If you want to establish a business, don't invent something new, pick an
existing business and compete. Pick a business that interest you, and you
think you are passionate enough to stay with it. Running a business is a
marathon and not a sprint.

------
wknight97
Hello HN

The following Chinese Proverb will fit you :

人生不是赢在起点，而是赢在转折点

What really matters if you can grab the opportunity when it comes ... cause
"opportunity" crops up when you not expected ! So prepare yourself, listen to
your heart, and when it comes - grab it!

the full Chinese proverb illustrated @
<http://blog.sina.com.cn/s/blog_53729c5e0102eeel.html>

Good Luck !

DC

------
corkill
I suggest the book "Release your brakes" for removing some of the self
limiting beliefs that are coming through on your post.

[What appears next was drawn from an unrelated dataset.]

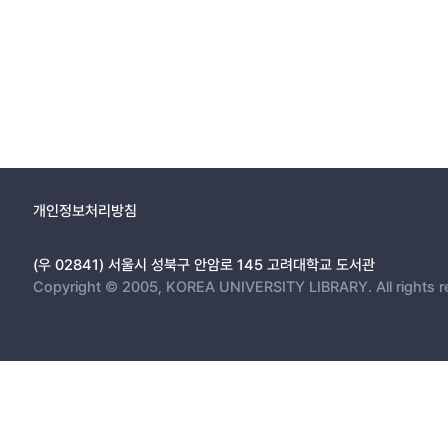
개인정보처리방침
(우 02841) 서울시 성북구 안암로 145 고려대학교 도서관
Copyright © 2005, KOREA UNIVERSITY LIBRARY. All rights r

I used to always think I was too old, had missed by chance, the ridiculous
thing was at the time I was like 20. Not I'm much older and realize that
thinking is counter productive and untrue as long as your alive you can
improve your life.

------
verbalist
Just saying, this would be a great way to embarrass someone. I could think of
a few friends I'd love to humiliate by posting to HN -- "I'm a loser. { } My
name is _____."

[http://img.photobucket.com/albums/v230/gaboman/Perry%20Bible...](http://img.photobucket.com/albums/v230/gaboman/Perry%20Bible%20Fellowship/KickMeSign.jpg)

------
niggler
"I don't have too much time left. My 20ies are gone. "

There's no question that many of Steve Jobs' greatest innovations and ideas
came late in his life. Many great people are late bloomers, and its by
selection bias that you think most people achieve greatness at early age.

You should have an email address or something else so that we could reach out
to you directly :)

------
clockwerx
Is the TortoiseSVN development team trolling?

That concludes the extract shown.